Loredana De Petris (Sinistra italiana) “occupa” la poltrona del presidente Pietro Grasso per protestare contro i 5 voti di fiducia chiesti dal governo sulla legge elettorale in modo da evitare 43 voti a scrutinio segreto, Cecilia Guerra e Francesco Laforgia (capigruppo modo) si recano al Quirinale per formalizzare nelle mani del presidente della Repubblica, Sergio Mattarella, l’uscita dalla maggioranza di governo dei bersaniani. In due episodi la giornata frenetica di ieri.
Ora cambia tutto: 42 deputati e 16 senatori bersaniani sono all’opposizione. Sarà guerra aperta. Come si legge questa mattina sul Corriere della Sera, già da oggi in Aula a Palazzo Madama “il mandato per il gruppo di Articolo 1-Mdp è quello di indebolire il Pd e il governo Gentiloni in vista di una campagna elettorale fratricida nel campo del centrosinistra”.
La prima occasione per i bersaniani di far sentire la propria voce sarà il voto di fiducia agli articoli 1,2,3,4 e 6 del Rosatellum bis. Voteranno no, convintamente.
La seconda opportunità è invece quella di assentarsi al momento del voto per far saltare il numero legale, costringendo così il Pd a chiedere un massiccio intervento di Forza Italia e Ala.
Nonostante queste “scosse”, il governo stima di portare a casa la legge elettorale domani poco dopo le 12, quando in diretta tv sono in programma le dichiarazioni dei partiti prima del voto finale a scrutinio palese. La maggioranza trasversale è assicurata perché il Rosatellum è sostenuto da Pd, Ap, FI, Lega, Scelta civica, Svp.

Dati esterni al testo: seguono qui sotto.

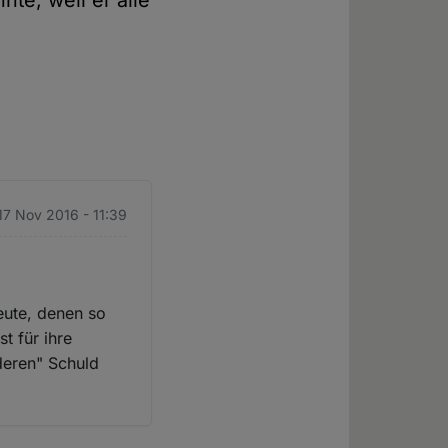
nte, weil er alle
17 Nov 2016 - 11:39
eute, denen so
t für ihre
deren" Schuld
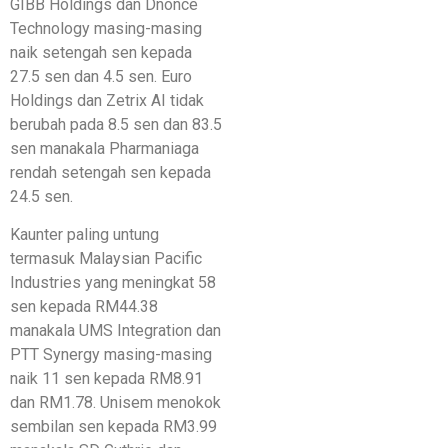
GIBB Holdings dan Dnonce
Technology masing-masing
naik setengah sen kepada
27.5 sen dan 4.5 sen. Euro
Holdings dan Zetrix AI tidak
berubah pada 8.5 sen dan 83.5
sen manakala Pharmaniaga
rendah setengah sen kepada
24.5 sen.
Kaunter paling untung
termasuk Malaysian Pacific
Industries yang meningkat 58
sen kepada RM44.38
manakala UMS Integration dan
PTT Synergy masing-masing
naik 11 sen kepada RM8.91
dan RM1.78. Unisem menokok
sembilan sen kepada RM3.99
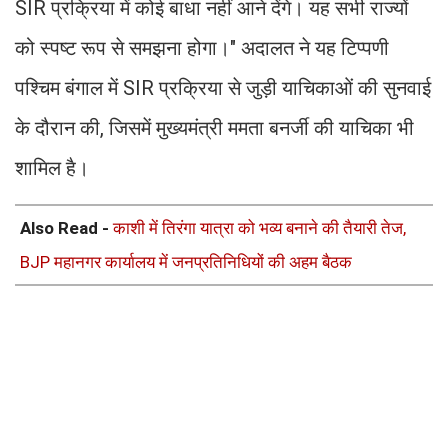
SIR प्रक्रिया में कोई बाधा नहीं आने देंगे। यह सभी राज्यों
को स्पष्ट रूप से समझना होगा।" अदालत ने यह टिप्पणी
पश्चिम बंगाल में SIR प्रक्रिया से जुड़ी याचिकाओं की सुनवाई
के दौरान की, जिसमें मुख्यमंत्री ममता बनर्जी की याचिका भी
शामिल है।
Also Read -
काशी में तिरंगा यात्रा को भव्य बनाने की तैयारी तेज,
BJP महानगर कार्यालय में जनप्रतिनिधियों की अहम बैठक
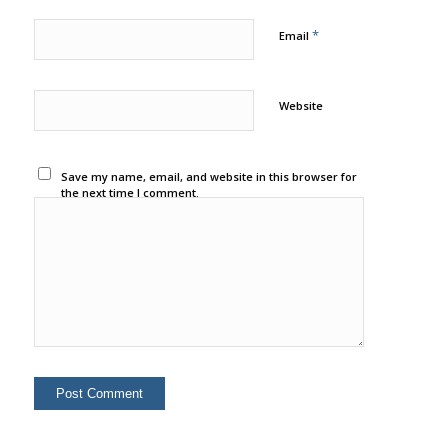
*
Email
Website
Save my name, email, and website in this browser for
the next time I comment.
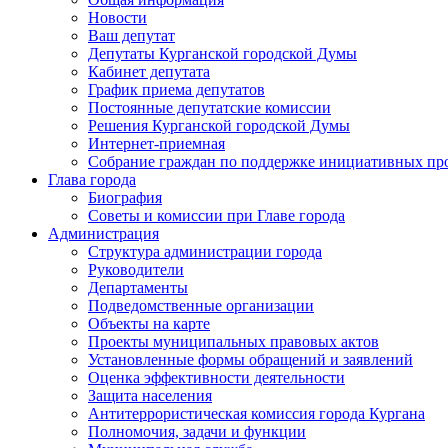
Новости
Ваш депутат
Депутаты Курганской городской Думы
Кабинет депутата
График приема депутатов
Постоянные депутатские комиссии
Решения Курганской городской Думы
Интернет-приемная
Собрание граждан по поддержке инициативных пр
Глава города
Биография
Советы и комиссии при Главе города
Администрация
Структура администрации города
Руководители
Департаменты
Подведомственные организации
Объекты на карте
Проекты муниципальных правовых актов
Установленные формы обращений и заявлений
Оценка эффективности деятельности
Защита населения
Антитеррористическая комиссия города Кургана
Полномочия, задачи и функции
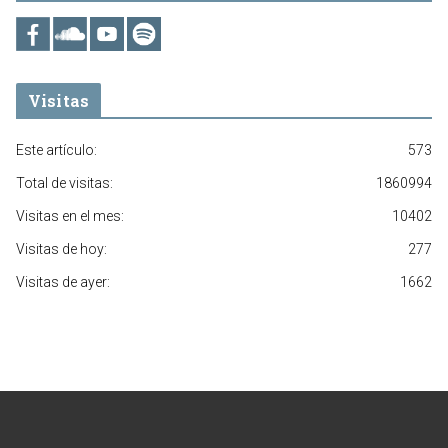
Visitas
Este artículo:
573
Total de visitas:
1860994
Visitas en el mes:
10402
Visitas de hoy:
277
Visitas de ayer:
1662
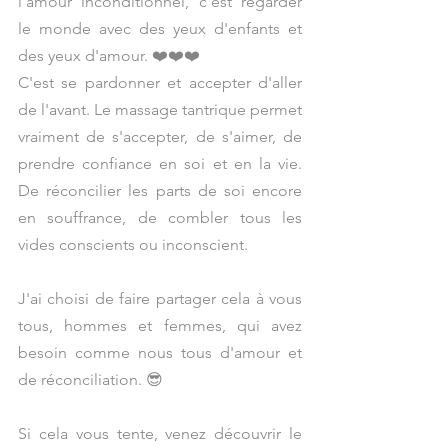
l'amour inconditionnel, c'est regarder 
le monde avec des yeux d'enfants et 
des yeux d'amour. ❤️❤️❤️
C'est se pardonner et accepter d'aller 
de l'avant. Le massage tantrique permet 
vraiment de s'accepter, de s'aimer, de 
prendre confiance en soi et en la vie. 
De réconcilier les parts de soi encore 
en souffrance, de combler tous les 
vides conscients ou inconscient.
J'ai choisi de faire partager cela à vous 
tous, hommes et femmes, qui avez 
besoin comme nous tous d'amour et 
de réconciliation. 😎
Si cela vous tente, venez découvrir le 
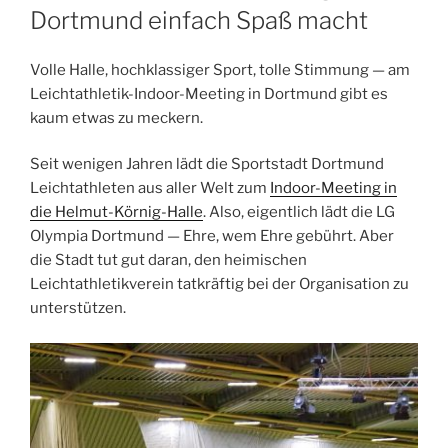
Dortmund einfach Spaß macht
Volle Halle, hochklassiger Sport, tolle Stimmung — am
Leichtathletik-Indoor-Meeting in Dortmund gibt es
kaum etwas zu meckern.
Seit wenigen Jahren lädt die Sportstadt Dortmund
Leichtathleten aus aller Welt zum
Indoor-Meeting in
die Helmut-Körnig-Halle
. Also, eigentlich lädt die LG
Olympia Dortmund — Ehre, wem Ehre gebührt. Aber
die Stadt tut gut daran, den heimischen
Leichtathletikverein tatkräftig bei der Organisation zu
unterstützen.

Il senatore Miguel Gotor (Mdp) attacca i suoi ex colleghi di partito: «Si vuole una legge che non dia alcun vincitore in modo da rendere inevitabile l’abbraccio con Berlusconi e Verdini». Per Giovanni Endrizzi (M5S), «il dibattito è stato tombato da una colata di cemento». E grande attesa c’è per l’intervento in Aula del presidente emerito della Repubblica, Giorgio Napolitano, che oggi alle 12 articolerà le ragioni di metodo e di merito che lo hanno fatto dissentire da un testo blindato sul quale non è stato possibile inserire pur minime correzioni da parte dei parlamentari. Con queste motivazioni, nel Pd, Vannino Chiti, Walter Tocci, Claudio Micheloni, Luigi Manconi e (forse) Massimo Mucchetti non parteciperanno ai voti di fiducia.